Court Opinion

ID: 5046655
Source: CourtListenerOpinion
Date Created: 2021-10-01 07:24:42.910863+00
Date Added: 2024-06-11T08:18:48.737953
License: Public Domain

BILLINGS, Chief Judge.
Appellant Gerald Turnbough was unsuccessful in his attempt by way of a motion for a writ of error coram nobis to vacate his 1962 guilty plea and conviction for burglary. The Circuit Court of Greene County held an evidentiary hearing on appellant’s motion and found appellant’s guilty plea was voluntarily given. The court did set aside the revocation of appellant’s probation and sentence which followed the plea,1 and after appellant waived a hearing on the probation revocation the court re-sentenced appellant and ordered him discharged because the sentence had been served. We affirm.
In his motion the appellant alleged his 1962 guilty plea was involuntary because of coercion, threats, trickery, erroneous information, no information, and his insufficient knowledge as to the consequences of his plea.
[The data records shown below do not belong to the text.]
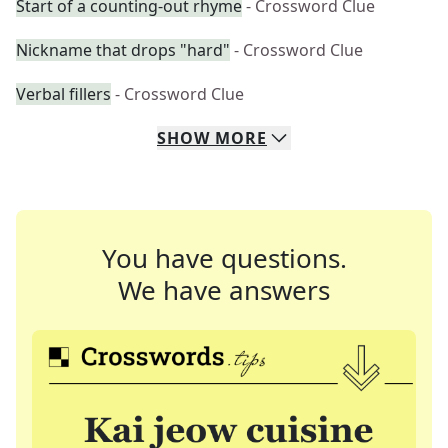
Start of a counting-out rhyme
- Crossword Clue
Nickname that drops "hard"
- Crossword Clue
Verbal fillers
- Crossword Clue
SHOW
MORE
You have questions.
We have answers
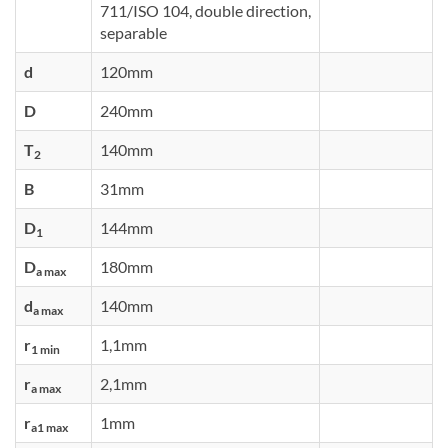
711/ISO 104, double direction,
separable
d
120mm
D
240mm
T
140mm
2
B
31mm
D
144mm
1
D
180mm
a max
d
140mm
a max
r
1,1mm
1 min
r
2,1mm
a max
r
1mm
a1 max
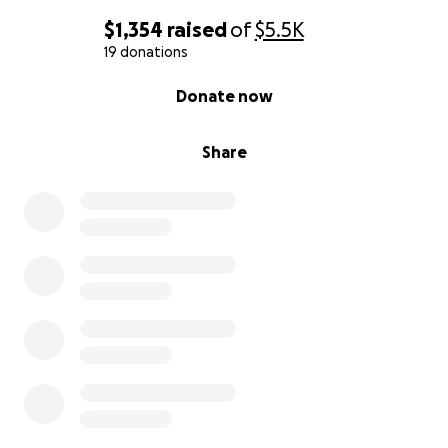
$1,354
raised
of
$5.5K
19 donations
0% complete
Donate now
Share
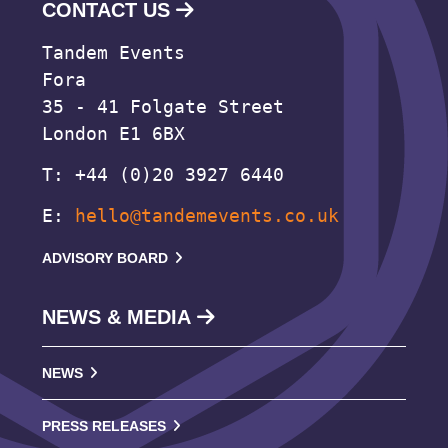
CONTACT US
Tandem Events
Fora
35 - 41 Folgate Street
London E1 6BX
T: +44 (0)20 3927 6440
E:
hello@tandemevents.co.uk
ADVISORY BOARD
NEWS & MEDIA
NEWS
PRESS RELEASES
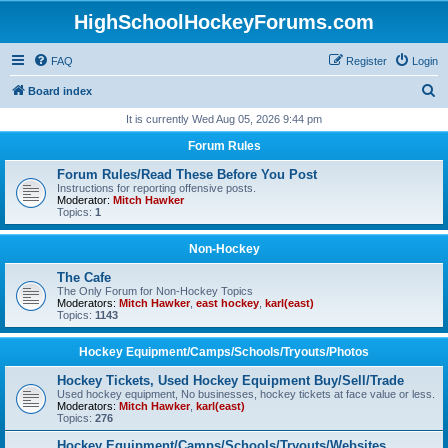
HighSchoolHockeyForums.com
FAQ
Register
Login
S
Board index
e
It is currently Wed Aug 05, 2026 9:44 pm
a
Forum Rules
r
Forum Rules/Read These Before You Post
c
Instructions for reporting offensive posts.
Moderator:
Mitch Hawker
h
Topics:
1
Non-Hockey
The Cafe
The Only Forum for Non-Hockey Topics
Moderators:
Mitch Hawker
,
east hockey
,
karl(east)
Topics:
1143
Hockey Equipment/Camps/Schools/Tryouts/Photos
Hockey Tickets, Used Hockey Equipment Buy/Sell/Trade
Used hockey equipment, No businesses, hockey tickets at face value or less.
Moderators:
Mitch Hawker
,
karl(east)
Topics:
276
Hockey Equipment/Camps/Schools/Tryouts/Websites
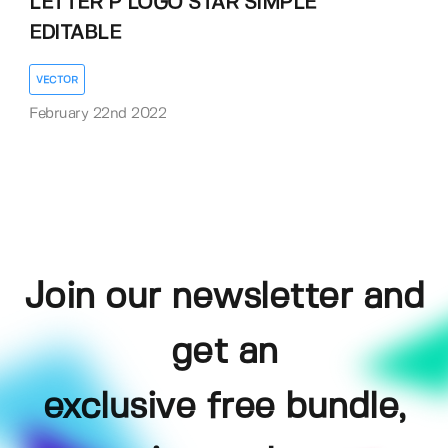
LETTER P LOGO STAR SIMPLE
EDITABLE
VECTOR
February 22nd 2022
Join our newsletter and
get an
exclusive free bundle,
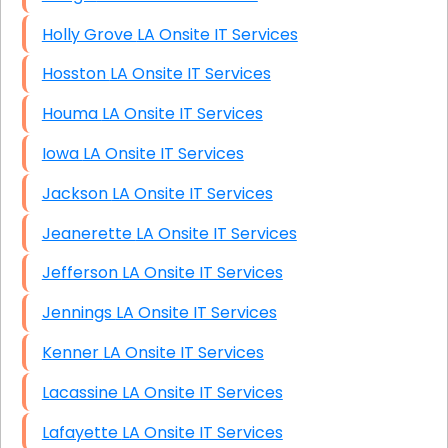
Holly Grove LA Onsite IT Services
Hosston LA Onsite IT Services
Houma LA Onsite IT Services
Iowa LA Onsite IT Services
Jackson LA Onsite IT Services
Jeanerette LA Onsite IT Services
Jefferson LA Onsite IT Services
Jennings LA Onsite IT Services
Kenner LA Onsite IT Services
Lacassine LA Onsite IT Services
Lafayette LA Onsite IT Services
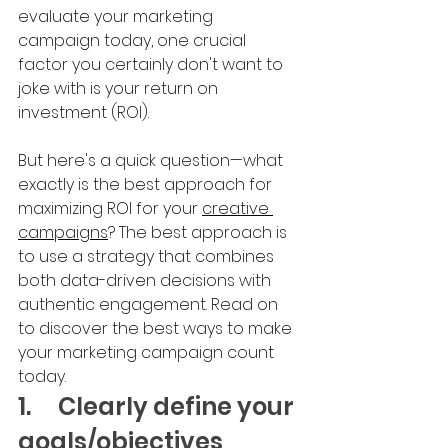
evaluate your marketing 
campaign today, one crucial 
factor you certainly don't want to 
joke with is your return on 
investment (ROI).
But here's a quick question—what 
exactly is the best approach for 
maximizing ROI for your 
creative 
campaigns
? The best approach is 
to use a strategy that combines 
both data-driven decisions with 
authentic engagement. Read on 
to discover the best ways to make 
your marketing campaign count 
today.
1.	Clearly define your 
goals/objectives 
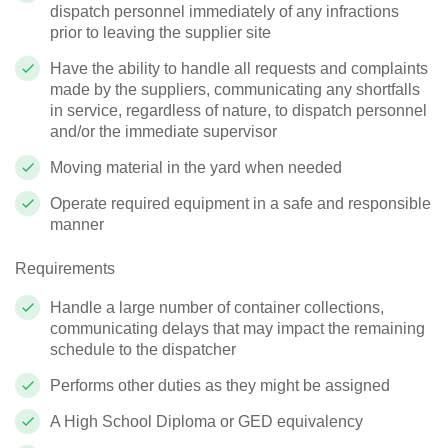
dispatch personnel immediately of any infractions
prior to leaving the supplier site
Have the ability to handle all requests and complaints
made by the suppliers, communicating any shortfalls
in service, regardless of nature, to dispatch personnel
and/or the immediate supervisor
Moving material in the yard when needed
Operate required equipment in a safe and responsible
manner
Requirements
Handle a large number of container collections,
communicating delays that may impact the remaining
schedule to the dispatcher
Performs other duties as they might be assigned
A High School Diploma or GED equivalency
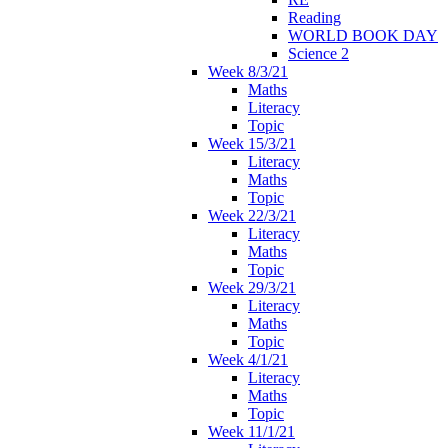
Reading
WORLD BOOK DAY
Science 2
Week 8/3/21
Maths
Literacy
Topic
Week 15/3/21
Literacy
Maths
Topic
Week 22/3/21
Literacy
Maths
Topic
Week 29/3/21
Literacy
Maths
Topic
Week 4/1/21
Literacy
Maths
Topic
Week 11/1/21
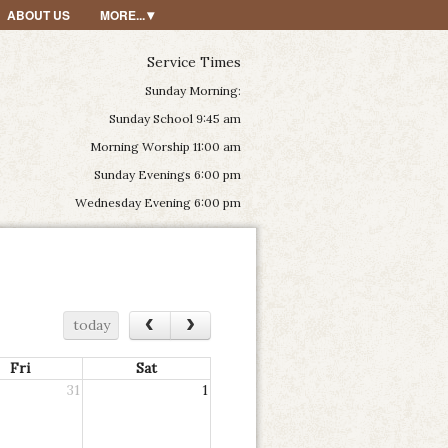
ABOUT US
MORE...
Service Times
Sunday Morning:
Sunday School 9:45 am
Morning Worship 11:00 am
Sunday Evenings 6:00 pm
Wednesday Evening 6:00 pm
‹
›
today
Fri
Sat
31
1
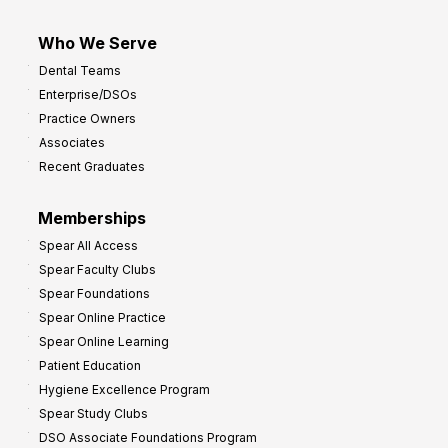
Who We Serve
Dental Teams
Enterprise/DSOs
Practice Owners
Associates
Recent Graduates
Memberships
Spear All Access
Spear Faculty Clubs
Spear Foundations
Spear Online Practice
Spear Online Learning
Patient Education
Hygiene Excellence Program
Spear Study Clubs
DSO Associate Foundations Program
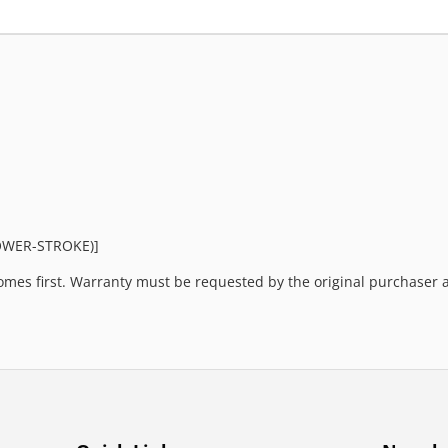
POWER-STROKE)]
mes first. Warranty must be requested by the original purchaser an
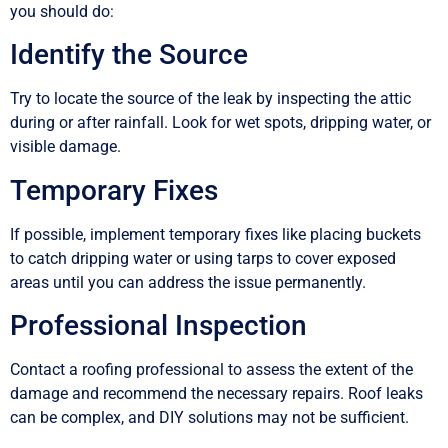
you should do:
Identify the Source
Try to locate the source of the leak by inspecting the attic
during or after rainfall. Look for wet spots, dripping water, or
visible damage.
Temporary Fixes
If possible, implement temporary fixes like placing buckets
to catch dripping water or using tarps to cover exposed
areas until you can address the issue permanently.
Professional Inspection
Contact a roofing professional to assess the extent of the
damage and recommend the necessary repairs. Roof leaks
can be complex, and DIY solutions may not be sufficient.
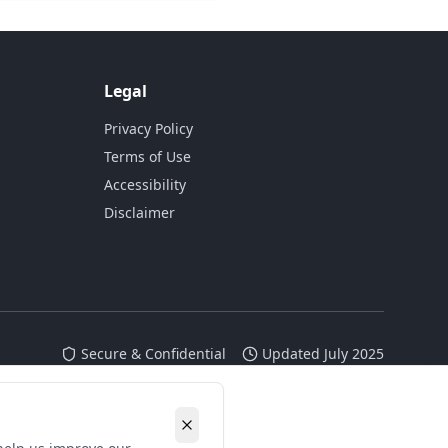
Legal
Privacy Policy
Terms of Use
Accessibility
Disclaimer
Secure & Confidential
Updated July 2025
He also averred that his failure to be represented by an attorney when his probation was revoked and he was originally sentenced vitiated his guilty plea and conviction.
This court reviewed coram nobis proceedings and the rules and principles applicable thereto at some length in Howard v. State, 493 S.W.2d 14 (Mo.App.1973), and it would not serve any useful purpose to reiterate them here. That decision and the authorities cited therein constitute a bar to appellant obtaining the relief he seeks.
Appellant did not exercise reasonable diligence in attacking his 1962 guilty plea. The “facts” which appellant claims tainted his guilty plea were known to him at the time his plea was entered. Neither in his motion nor at the evidentiary hearing conducted by the trial court were any sound reasons alleged or advanced for his failure to seek appropriate relief by way of a Rule 27.26, V.A.M.R., proceeding.
Appellant has not demonstrated he is suffering from present adverse circumstances as a result of the former conviction. The fact that the prior conviction was used to prosecute him in St. Louis under the Second Offender’s Act does not alter the situation. The 1969 sentence he received and is now serving for assault with intent to kill with malice aforethought is within the permissible limits of sentencing him either as a first or second offender, and any loss of civil rights from the earlier conviction would flow with equal force from the St. Louis conviction. Furthermore, since the 1959 amendment to the Missouri Second Offender Act, § 556.280, RSMo 1969, our statute does not provide for enhancement of punishment of a second offender. The statute merely provides that when a person subject to its terms is convicted, the trial judge, rather than the jury, determines the punishment. This procedure is no different from a first offender’s prosecution in this state when the jury agrees upon the defendant’s guilt but cannot agree on the matter of punishment; nor is it different from a first offender’s conviction in the federal system — the judge in each instance determines the punishment.
The judgment is affirmed.
All concur.

. Appellant was initially placed on probation after his 1962 plea. In 1964, following the court’s revocation of probation, appellant was sentenced to a three-year prison term. In 1969 that conviction was used to prosecute appellant under the Second Offender Act [§ 556.280, RSMo 1969] in St. Louis. He was sentenced to a term of 25 years imprisonment on his conviction of assault with intent to kill with malice aforethought. See: State v. Turnbough, 497 S.W.2d 856 (Mo.App.1973); Turnbough v. State, 533 S.W.2d 609 (Mo.App.1975).